Wi-Fi is becoming more popular on boats, whether you have a dedicated cellular-to-Wi-Fi gateway/hub with a SIM card, use your smart device to create a hotspot, or use the Wi-Fi at your marina. Marine electronics manufacturers have started to add built-in Wi-Fi to multifunction displays (MFDs). While Bluetooth has also been available for some time, Wi-Fi has a wider bandwidth and can transfer significantly more data, which is important for charting, radar, and sonar images.

It is not uncommon for us at Pacific Yacht Systems to see two or three Wi-Fi networks on a boat, one for AIS sharing to an AIS transceiver like the Vesper XB-8000, one to view navigation info from a Wi-Fi enabled MFD, and a separate Wi-Fi for general internet use. The user selects the network based on the task at hand.

Why is Wi-Fi so popular? The first advantage is that you can check online for available software updates for your navigation equipment, troubleshoot errors, or view an online manual to learn tips and tricks. However, the real benefit is that you can transform a tablet or smartphone into both a viewer and a two-way MFD controller. The tablet syncs with the MFD and you can use the tablet screen to control the MFD remotely, viewing charts, operating radar, selecting menus and even setting waypoints. In essence, you are creating a second helm for your boat.

Raymarine WiFi Plotter

All these high-tech Wi-Fi tools are aimed at aiding with navigation, but they are not a replacement for fundamental navigation skills and common sense.

Wi-Fi enabled MFDs use a free downloadable app, allowing you to manage your boating experience from anywhere. The Garmin GPSMAP series with Garmin Helm uses ActiveCaptain. Furuno NavNet TZ Touch with the NavNet View app also includes Furuno’s weather station, giving you unlimited access to worldwide weather forecasts around the clock.

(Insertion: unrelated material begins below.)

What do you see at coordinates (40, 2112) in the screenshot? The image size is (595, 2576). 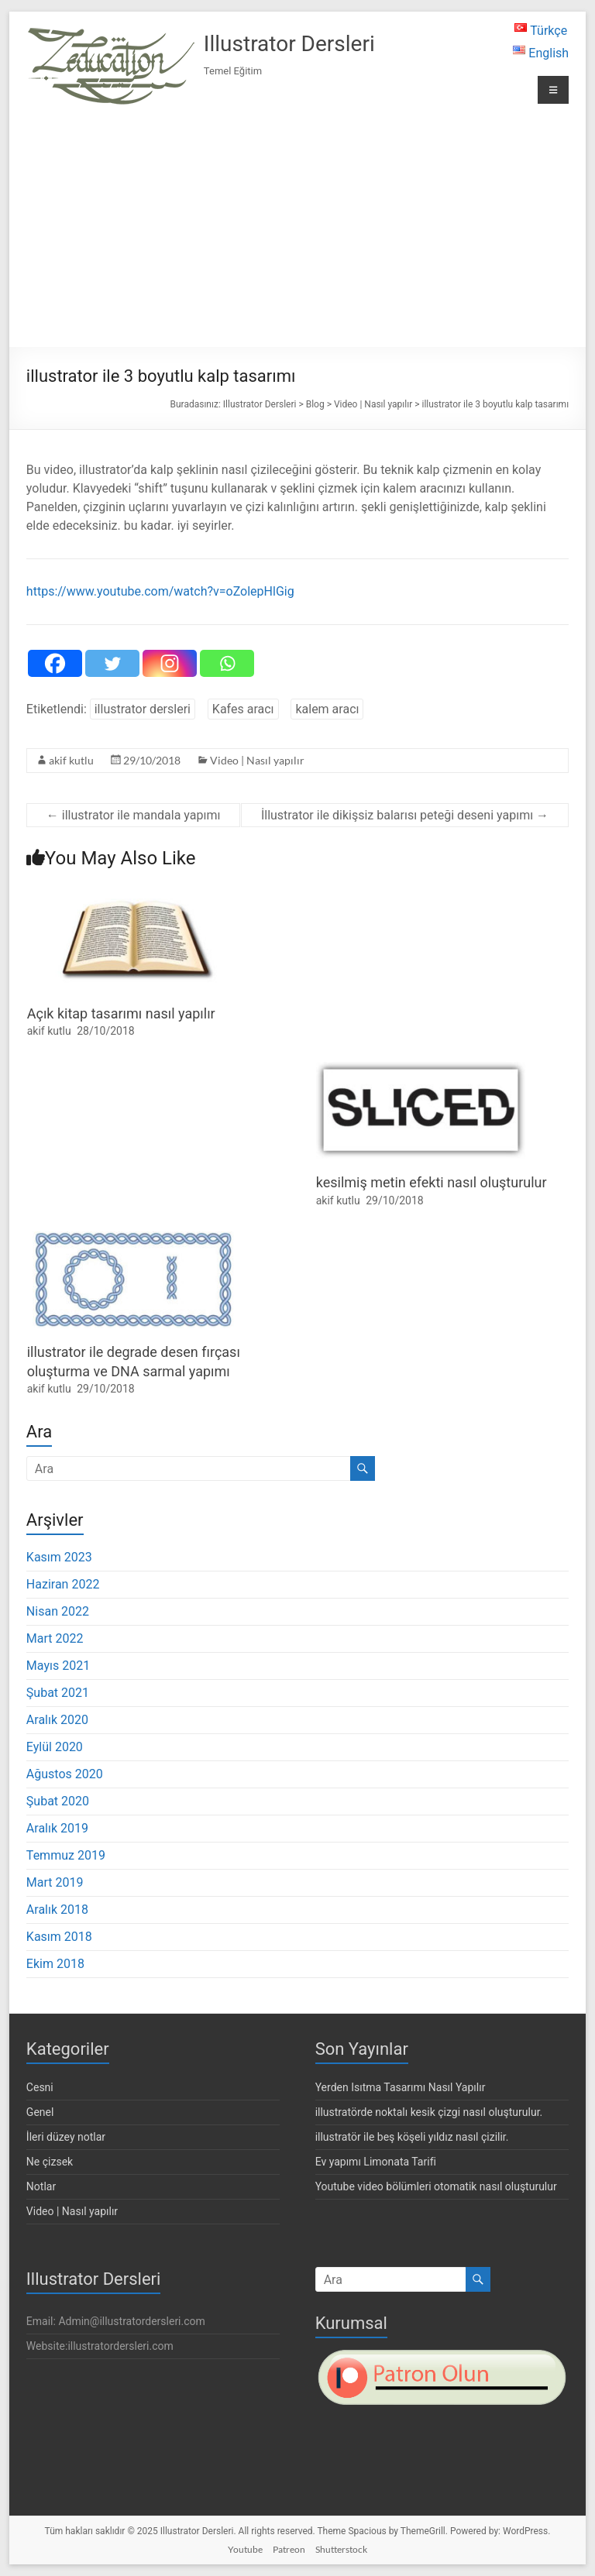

The Raymarine eS Series MFDs offer a different array of monitoring systems using the RayControl mobile app. Lowrance and Simrad uses its GoFree technology. The B&G Zeus SolarMAX, designed with sailors in mind, uses the Link app to give you the ability to wirelessly backup and restore waypoints, routes, and tracks directly to your smart device.

Companies like Vesper and Digital Yacht have created products that allow boaters to view AIS information over Wi-Fi to a local connected smart device without a chartplotter. Fusion has a new stereo product called the Apollo that uses Wi-Fi to share music over multiple decks throughout the boat, allowing listeners to choose their own selections or to sync the whole boat; or even a side-tie to listen to the same music between boats.

Connoisseurs agree that music over Wi-Fi sounds much better than music over Bluetooth, since Wi-Fi has better data throughput.

Furuno 1st Watch was the first Wi-Fi 4kW radar that is accessible from a smart device using a free app. This is a great solution for the boater who does not want to run additional radar wiring, add another display, or has limited space for a radome, but would still like all the benefits of having radar on the boat.

Manufacturers are also enabling smart watches to communicate with MFDs. The B&G Osprey Apple Watch App allows wearers to view instrument data directly on their wrist. The Garmin Quantix 5 connects with compatible Garmin MFDs to provide autopilot control, remote waypoint marking, data streaming, and sail racing assistance. You can even control your tunes using the Fusion-Link App.

If you recently purchased a MFD and it did not come with built-in Wi-Fi, don’t dismay. Most manufacturers offer a Wi-Fi module or black box that can be purchased separately like the Raymarine WiFish. A connected boat provides a lot of convenience, but the greatest advantage is still safety. Important data is not “stuck” in one place and is shared and available throughout the boat to the whole crew.